- **YOUR INSTRUCTIONS**:
Could you return, exactly as written, only the lines from the one holding "仕入先となるのは、長崎県を中心に九州各" through the final line of the records below?

↓

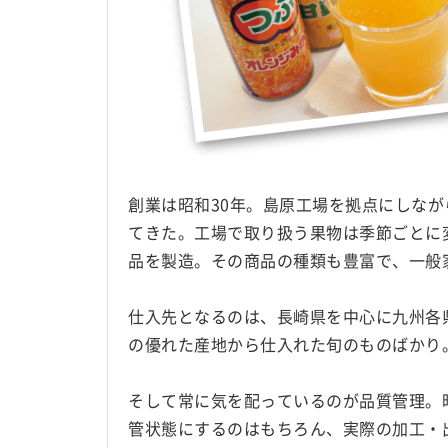
創業は昭和30年。島原工場を拠点にしな
てきた。工場で取り扱う果物は季節ごとに
品を製造。その商品の種類も豊富で、一般
仕入先となるのは、長崎県を中心に九州各
の優れた産地から仕入れた旬のものばかり
そして常に気を配っているのが品質管理。
管状態にするのはもちろん、実際の加工・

↑

- **RESULT**:
仕入先となるのは、長崎県を中心に九州各
の優れた産地から仕入れた旬のものばかり
そして常に気を配っているのが品質管理。
管状態にするのはもちろん、実際の加工・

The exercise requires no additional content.